Pasalnya, sejumlah korban mengaku diiming-imingi kemudahan dalam proses pengurusan. Mengingat betapa banyaknya mahasiswa yang melakukan pengurusan, maka dari itu timbulah inisiatif untuk melakukan pungli seperti ini. Oknum itu juga meminta imbalan kepada mahasiswa baru calon pendaftar KIP-K UNG.
Menteri Dalam Kampus BEM UNG 2021 Firmansyah Madundang turut memberikan komentarnya. Tindakakan seperti ini, kata dia, harus segera dibasmi dari kampus kerakyatan UNG.
“Bagaimana mau merakyat sementara masih ada saja pungli yang merajalela, apalagi dilakukan oleh oknum yang diduga sebagai mahasiswa UNG. Kalau sudah begini, pihak birokrasi harus segera mencari tau dan menindaki hal ini. Jangan sampai peristiwa seperti ini justru mencoreng nama baik kampus UNG,” ucapnya.

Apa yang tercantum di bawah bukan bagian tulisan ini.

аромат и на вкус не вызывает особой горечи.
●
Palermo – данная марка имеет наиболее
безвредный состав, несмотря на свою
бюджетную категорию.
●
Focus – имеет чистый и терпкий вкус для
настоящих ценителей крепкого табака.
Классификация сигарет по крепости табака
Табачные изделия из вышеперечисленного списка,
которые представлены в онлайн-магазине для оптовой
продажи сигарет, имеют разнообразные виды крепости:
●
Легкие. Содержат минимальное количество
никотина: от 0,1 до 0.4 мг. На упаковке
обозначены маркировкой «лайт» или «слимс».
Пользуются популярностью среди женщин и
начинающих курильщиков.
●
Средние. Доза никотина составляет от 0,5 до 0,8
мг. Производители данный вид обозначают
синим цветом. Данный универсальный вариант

Di tempat terpisah, Menteri Koordinator Perekonomian dan Kesejahteraan Mahasiswa BEM UNG 2021, Andri Aditya Dali saat dimintai tanggapan turut membeberkan keresahannya.

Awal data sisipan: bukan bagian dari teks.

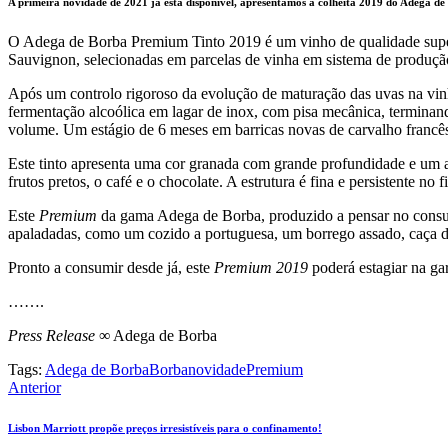
A primeira novidade de 2021 já está disponível, apresentamos a colheita 2019 do Adega 
O Adega de Borba Premium Tinto 2019 é um vinho de qualidade superi
Sauvignon, selecionadas em parcelas de vinha em sistema de produção
Após um controlo rigoroso da evolução de maturação das uvas na vinh
fermentação alcoólica em lagar de inox, com pisa mecânica, termina
volume. Um estágio de 6 meses em barricas novas de carvalho francês
Este tinto apresenta uma cor granada com grande profundidade e um 
frutos pretos, o café e o chocolate. A estrutura é fina e persistente no f
Este
Premium
da gama Adega de Borba, produzido a pensar no consum
apaladadas, como um cozido a portuguesa, um borrego assado, caça de
Pronto a consumir desde já, este
Premium 2019
poderá estagiar na ga
…….
Press Release
∞ Adega de Borba
Tags:
Adega de Borba
Borba
novidade
Premium
Navegação
Anterior
de
Lisbon Marriott propõe preços irresistíveis para o confinamento!
artigos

“Harusnya kejadian seperti ini tidak terjadi di kampus terbesar di Provinsi Gorontalo, apalagi sekelas UNG, saya rasa perlu ada tindakan tegas. Terlepas dari siapapun pelakunya, tetap pihak birokrasi harus segera menyelidiki. Bila perlu dibawa ke ranah hukum karena bisa saja masuk dalam kategori pungli, dan jika ini benar, maka tanpa dipungkiri lagi kejadian ini akan mengurangi tingkat kepercayaan mahasiswa terhadap proses seleksi penerima KIP-K di UNG,” tegasnya.
Seperti diketahui, akhir-akhir ini ada oknum dan diduga merupakan mahasiswa UNG telah membuka jasa sebagai “makelar” bagi yang mau mendaftar KIP-K. Oknum itu meminta imbalan setelah pengumuman kelulusan nanti dengan budget sampai jutaan rupiah. Aksi ini digencarkan lewat media “Whatsapp”.